Home | About | Sematext search-lucene.com search-hadoop.com
 Search Hadoop and all its subprojects:

Switch to Threaded View
Hive >> mail # dev >> [DISCUSS] HCatalog becoming a subproject of Hive

Copy link to this message
Re: [DISCUSS] HCatalog becoming a subproject of Hive
I am not sure where we are on this discussion.  So far those who have chimed in seemed generally positive (Namit, Edward, Clark, Alexander).  Namit and I have different visions for what the committership might look like, so I'd like to hear from other Hive PMC members what their view is on this.  I have to say from an HCatalog perspective the proposition is much less attractive without some commit rights.

On a related note, people should be aware of these threads in the Incubator list:


For those not inclined to read all the mails in the threads I will summarize (though I urge all PMC members of Hive and PPMC members of HCat to read both mail threads because this is highly relevant to what we are discussing).  There are two salient points in these threads:

1) It is not wise to build a subproject that is distinct from the main project in the sense that it has separate community members interested in it.  Bertrand, Arun, Chris Mattman, and Greg Stein all spoke against this, and all are long time Apache contributors with a lot of experience.  They were all of the opinion that it was reasonable for one project to release separate products.

2) It is not wise to have committers that have access to parts of a project but not others.  Greg and Bertrand argued (and Arun seemed to imply) that splitting up committer lists by sections of the code did not work out well.

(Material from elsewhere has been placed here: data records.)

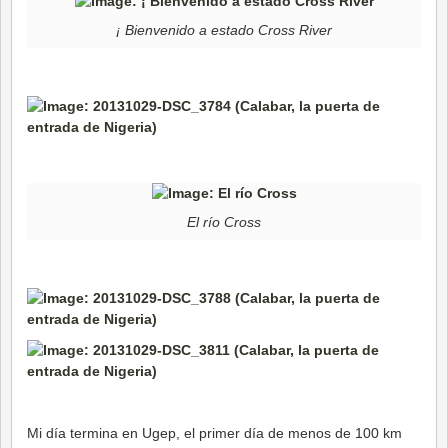
¡ Bienvenido a estado Cross River
El río Cross
Mi día termina en Ugep, el primer día de menos de 100 km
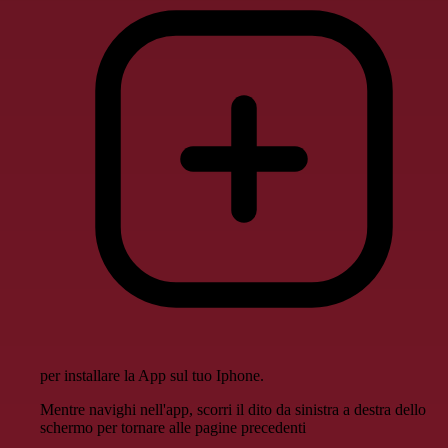
per installare la App sul tuo Iphone.
Mentre navighi nell'app, scorri il dito da sinistra a destra dello
schermo per tornare alle pagine precedenti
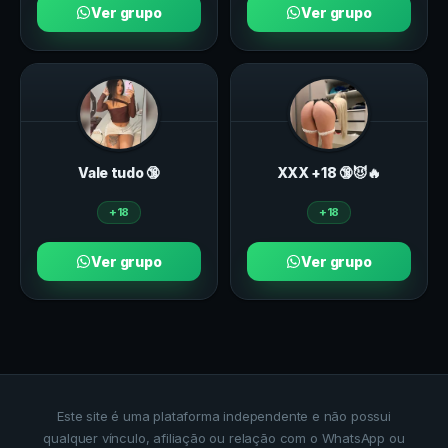
Ver grupo
Ver grupo
Vale tudo 🔞
ХXХ +18 🔞😈🔥
+18
+18
Ver grupo
Ver grupo
Este site é uma plataforma independente e não possui
qualquer vínculo, afiliação ou relação com o WhatsApp ou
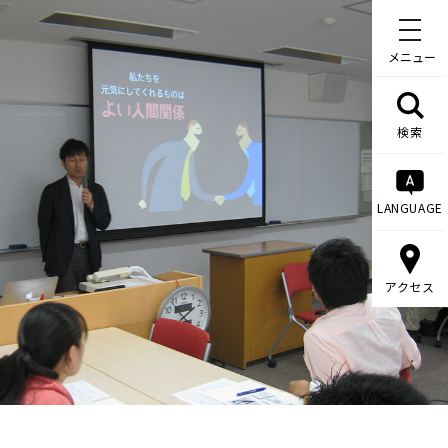
メニュー
検索
LANGUAGE
アクセス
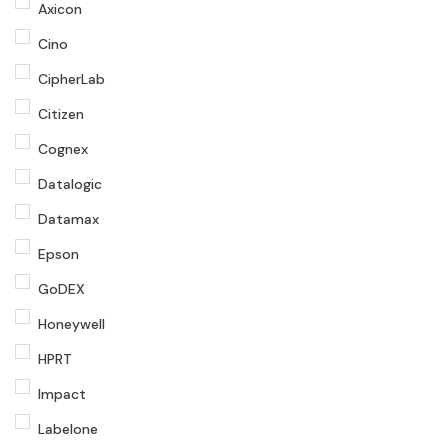
Axicon
Cino
CipherLab
Citizen
Cognex
Datalogic
Datamax
Epson
GoDEX
Honeywell
HPRT
Impact
Labelone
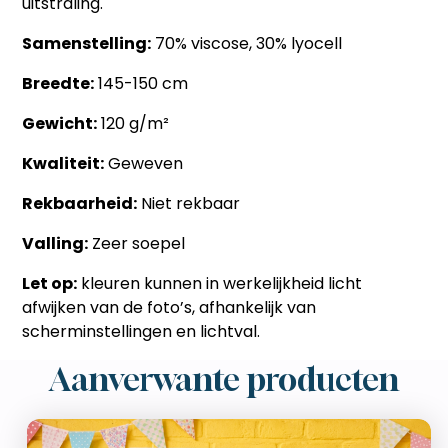
uitstraling.
Samenstelling:
70% viscose, 30% lyocell
Breedte:
145-150 cm
Gewicht:
120 g/m²
Kwaliteit:
Geweven
Rekbaarheid:
Niet rekbaar
Valling:
Zeer soepel
Let op:
kleuren kunnen in werkelijkheid licht
afwijken van de foto’s, afhankelijk van
scherminstellingen en lichtval.
Aanverwante producten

These insights cause me to question what we mean by subproject.  I had originally envisioned something that looked like Pig and Hive did when they were subprojects of Hadoop.  But this violates both 1 and 2 above.  Given this input from many of the "wise old timers" of Apache I think we should consider what we mean when we say subproject and how tightly we are willing to integrate these projects.  Personally I think it makes sense to continue to pursue integration, as I think HCat is really a set of interfaces on top of Hive and it makes sense to coalesce those into one project.  I guess this would mean HCat becomes just another set of jars that Hive releases when it releases, rather than a stand alone entity.  But I'm curious to hear what others think.  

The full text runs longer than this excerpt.